What Is an MCP Gateway? Why Enterprises Are Adopting a Control Plane for MCP

November 17, 2025 by Shannon Williams

I’ve spent the last few months writing about the pieces of an enterprise MCP strategy—from why a proxy matters to how to host MCP servers and how to evaluate gateways. The question I hear most often is simpler: What is an MCP Gateway, really—and do you need one? This post answers that in plain terms, based on what we’re seeing with real teams adopting the Model Context Protocol (MCP).

Where teams are today

MCP has made it easy to wire AI clients and agents to tools like Slack, Outlook, Jira, Datadog, internal APIs, and data sources.

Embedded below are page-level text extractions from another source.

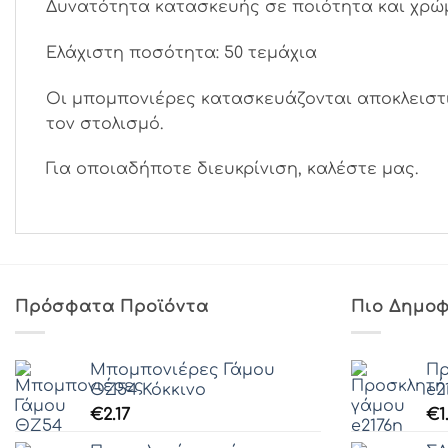
Δυνατότητα κατασκευής σε ποιότητα και χρώμ
Ελάχιστη ποσότητα: 50 τεμάχια
Οι μπομπονιέρες κατασκευάζονται αποκλειστι
τον στολισμό.
Για οποιαδήποτε διευκρίνιση, καλέστε μας.
Πρόσφατα Προϊόντα
Πιο Δημοφ
Μπομπονιέρες Γάμου
Πρ
ΘZ54 Κόκκινο
e2
€
2.17
€
1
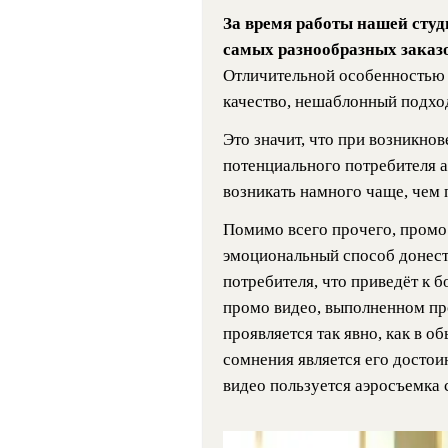
За время работы нашей сту
самых разнообразных заказо
Отличительной особенностью 
качество, нешаблонный подход
Это значит, что при возникно
потенциального потребителя а
возникать намного чаще, чем 
Помимо всего прочего, промо
эмоциональный способ донес
потребителя, что приведёт к 
промо видео, выполненном пр
проявляется так явно, как в о
сомнения является его достои
видео пользуется аэросъемка 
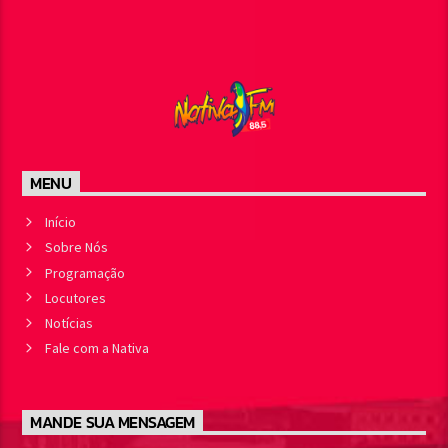
MENU
Início
Sobre Nós
Programação
Locutores
Notícias
Fale com a Nativa
MANDE SUA MENSAGEM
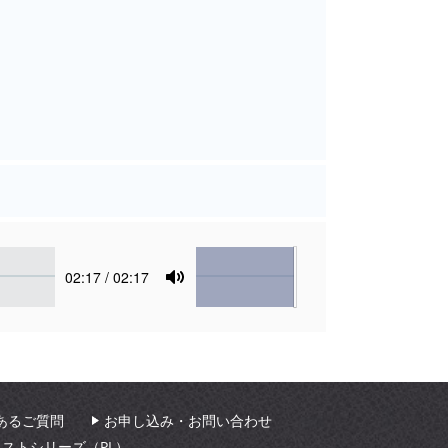
Volume
Current
02:17
/ 02:17
time
Toggle
Mute
あるご質問
お申し込み・お問い合わせ
ィストシリーズ（PL）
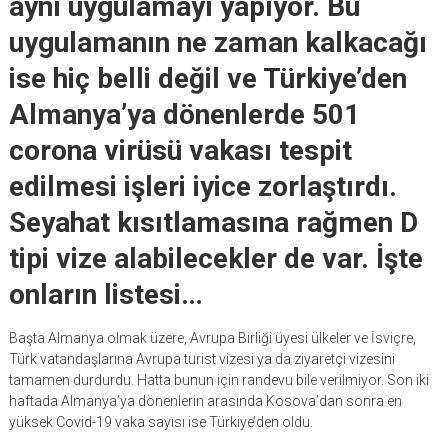
aynı uygulamayı yapıyor. Bu
uygulamanın ne zaman kalkacağı
ise hiç belli değil ve Türkiye’den
Almanya’ya dönenlerde 501
corona virüsü vakası tespit
edilmesi işleri iyice zorlaştırdı.
Seyahat kısıtlamasına rağmen D
tipi vize alabilecekler de var. İşte
onların listesi…
Başta Almanya olmak üzere, Avrupa Birliği üyesi ülkeler ve İsviçre,
Türk vatandaşlarına Avrupa turist vizesi ya da ziyaretçi vizesini
tamamen durdurdu. Hatta bunun için randevu bile verilmiyor. Son iki
haftada Almanya’ya dönenlerin arasında Kosova’dan sonra en
yüksek Covid-19 vaka sayısı ise Türkiye’den oldu.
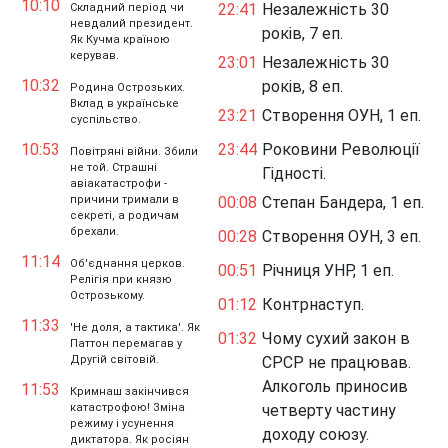
10:10
22:41
Незалежність 30
Складний період чи
невдалий президент.
років, 7 еп.
Як Кучма країною
керував.
23:01
Незалежність 30
10:32
років, 8 еп.
Родина Острозьких.
Вклад в українське
23:21
Створення ОУН, 1 еп.
суспільство.
10:53
23:44
Роковини Революції
Повітряні війни. Збили
не той. Страшні
Гідності.
авіакатастрофи -
причини тримали в
00:08
Степан Бандера, 1 еп.
секреті, а родичам
брехали.
00:28
Створення ОУН, 3 еп.
11:14
Об'єднання церков.
00:51
Річниця УНР, 1 еп.
Релігія при князю
Острозькому.
01:12
Контрнаступ.
11:33
'Не доля, а тактика'. Як
01:32
Чому сухий закон в
Паттон перемагав у
Другій світовій.
СРСР не працював.
Алкоголь приносив
11:53
Кримнаш закінчився
катастрофою! Зміна
четверту частину
режиму і усунення
доходу союзу.
диктатора. Як росіян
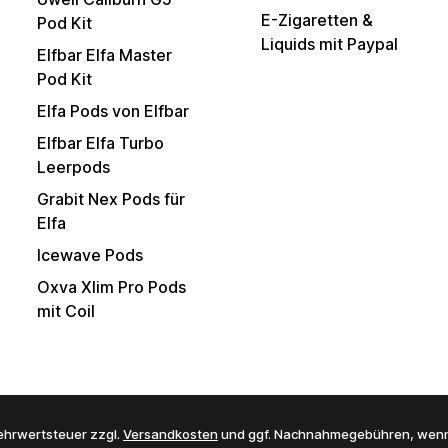
E-Zigaretten &
Pod Kit
Liquids mit Paypal
Elfbar Elfa Master
Pod Kit
Elfa Pods von Elfbar
Elfbar Elfa Turbo
Leerpods
Grabit Nex Pods für
Elfa
Icewave Pods
Oxva Xlim Pro Pods
mit Coil
 Mehrwertsteuer zzgl.
Versandkosten
und ggf. Nachnahmegebühren, wenn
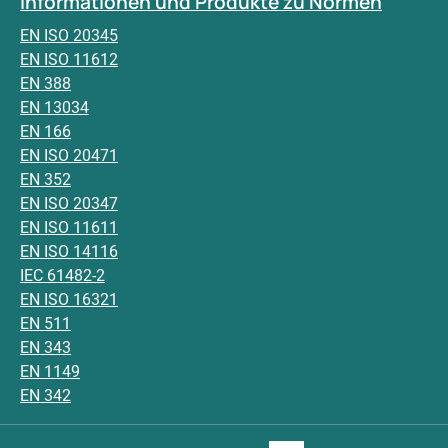
Informationen und Produkte zu Normen
EN ISO 20345
EN ISO 11612
EN 388
EN 13034
EN 166
EN ISO 20471
EN 352
EN ISO 20347
EN ISO 11611
EN ISO 14116
IEC 61482-2
EN ISO 16321
EN 511
EN 343
EN 1149
EN 342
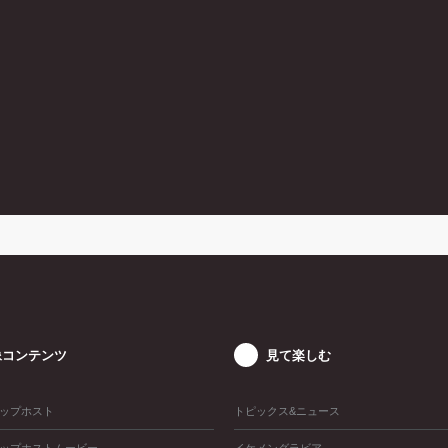
像コンテンツ
見て楽しむ
ップホスト
トピックス&ニュース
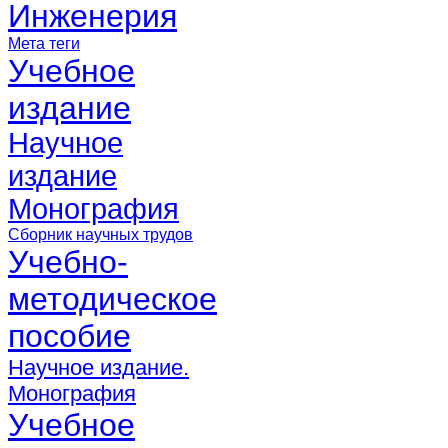
Инженерия
Мета теги
Учебное
издание
Научное
издание
Монография
Сборник научных трудов
Учебно-
методическое
пособие
Научное издание.
Монография
Учебное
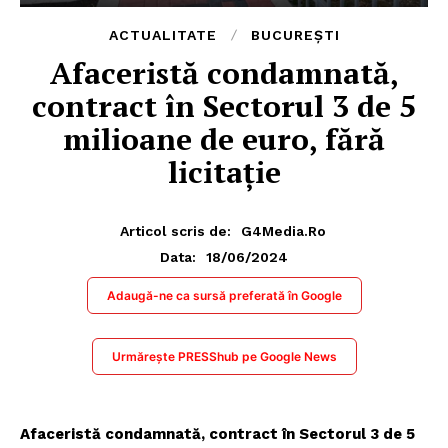
ACTUALITATE
BUCUREȘTI
Afaceristă condamnată,
contract în Sectorul 3 de 5
milioane de euro, fără
licitație
Articol scris de:
G4Media.ro
18/06/2024
Data:
Adaugă-ne ca sursă preferată în Google
Urmărește PRESShub pe Google News
Afaceristă condamnată, contract în Sectorul 3 de 5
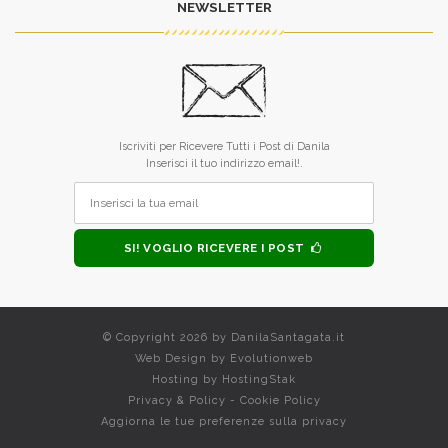
NEWSLETTER
Iscriviti per Ricevere Tutti i Post di Danila
Inserisci il tuo indirizzo email!.
SI! VOGLIO RICEVERE I POST
© Copyright 2026 by
DanilaSantagata.it
Web Design by
Evolutionweb
Hosting by
HostingStak
Privacy & Policy
-
Cookie Policy
Aggiorna le tue preferenze sulla privacy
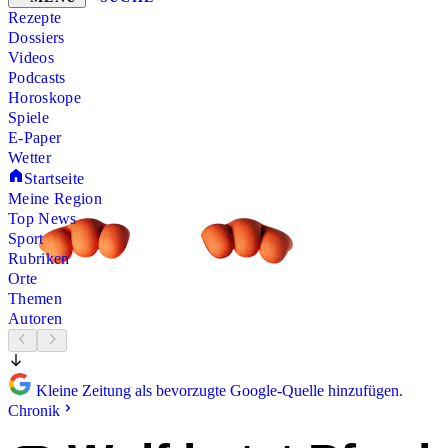
Rezepte
Dossiers
Videos
Podcasts
Horoskope
Spiele
E-Paper
Wetter
Startseite
Meine Region
Top News
Sport
Rubriken
Orte
Themen
Autoren
Kleine Zeitung als bevorzugte Google-Quelle hinzufügen.
Chronik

That’s great for experimentation—until success arrives. Suddenly there are dozens (or hundreds) of MCP servers running across laptops, shared VMs, and vendor endpoints. Each client has its own config. Secrets live in too many places. Security can’t see what’s being accessed. Compliance has no reliable audit trail. IT is asked to support it all.

That’s the moment organizations realize they don’t just need more MCPs—they need a way to run them safely, consistently, and at scale.

So, what is an MCP Gateway?

When I say “MCP Gateway,” I mean a control plane for MCP. It sits between MCP clients (IDEs, chat apps, agent frameworks) and MCP servers (the connectors to your apps and data). The gateway gives IT a single place to onboard MCPs, set policies, manage how MCPs are run, and see what’s happening across the environment.

Yes, it routes traffic. But it’s not just a generic API gateway. It understands MCP semantics—sessions, tools, prompts, resources—and it exposes a user-facing catalog so people can actually find and use the right MCPs with the right guardrails.

How it works in practice

A catalog you can trust. Instead of Slack threads and spreadsheets, users see a searchable catalog of MCP servers with descriptions, capabilities, supported clients, and IT-verified trust levels. Access is personalized: people only see what they’re allowed to use.

A proxy in the middle. This is important for both hosted and third-party or remote MCPs, the gateway proxies all traffic. That gives you one place to enforce policy, standardize auth, and generate audit logs. It also means no more unmanaged, direct client-to-server connections. (I covered the why in this proxy post.)

Hosting when you want control. For MCPs you choose to run, the gateway can host them as containers on your infrustructure (in Obot, that means connecting to a Kubernetes cluster). Spin up single-tenant instances (one per user) when you need isolation, or run shared services for MCP servers with support for multiple simultaneous users.  Either way, they’re served through the same gateway pattern.

Identity-first access. Tie the gateway to your identity provider (GitHub, Google, Okta, Microsoft Entra). Apply group- and role-based policies so the right people get the right tools, with sane organization-wide defaults.

Visibility that survives audits. Because traffic and runtime are centralized, you get usage analytics, runtime logs for troubleshooting, and encrypted audit logs for compliance. Security teams can investigate without broad data sprawl.

How this differs from an API gateway

API gateways are great at HTTP routing. An MCP Gateway is MCP-native. It understands sessions and tools, issues per-user connection URLs that people can paste into AI clients, runs MCP servers when needed, and presents a catalog so users don’t guess which connector is safe to use. It’s a control plane, not just a reverse proxy.

What we’ve built in Obot

Obot MCP Gateway is open source and designed for the realities above. Admins can onboard MCPs via UI or GitOps, assign policies, and decide whether each MCP is proxied or hosted. For hosted MCPs, Obot launches containers on a connected Kubernetes cluster and serves them on demand. Every user gets a unique connection URL they can drop into clients or agents. Behind the scenes, Obot proxies remote MCPs to enforce policy and capture logs; audit logs are encrypted. We support fine-grained access controls, identity integrations, and roles (including Power User/Power User Plus for trusted self-serve and an Auditor role for review). Out of the box, you’ll find connectors for tools like Outlook, Slack, Atlassian, Datadog, and GitHub—and you can add more via UI or GitOps.

Getting started

You can try Obot in a few minutes:

docker run -d --name obot -p 8080:8080 \
  -v /var/run/docker.sock:/var/run/docker.sock \
  ghcr.io/obot-platform/obot:latest

Onboard a couple MCPs, set a basic policy, and share unique URLs with a pilot team. From there, decide which services stay remote (proxied) and which you’ll host on Kubernetes. If you’re comparing options, this overview on evaluating gateways may help.

Bottom line

An MCP Gateway gives IT a safe, governed path from “we have some MCPs” to “we run MCP as a platform.” It’s the difference between ad hoc connectors and an environment your security, compliance, and developer teams can all rely on.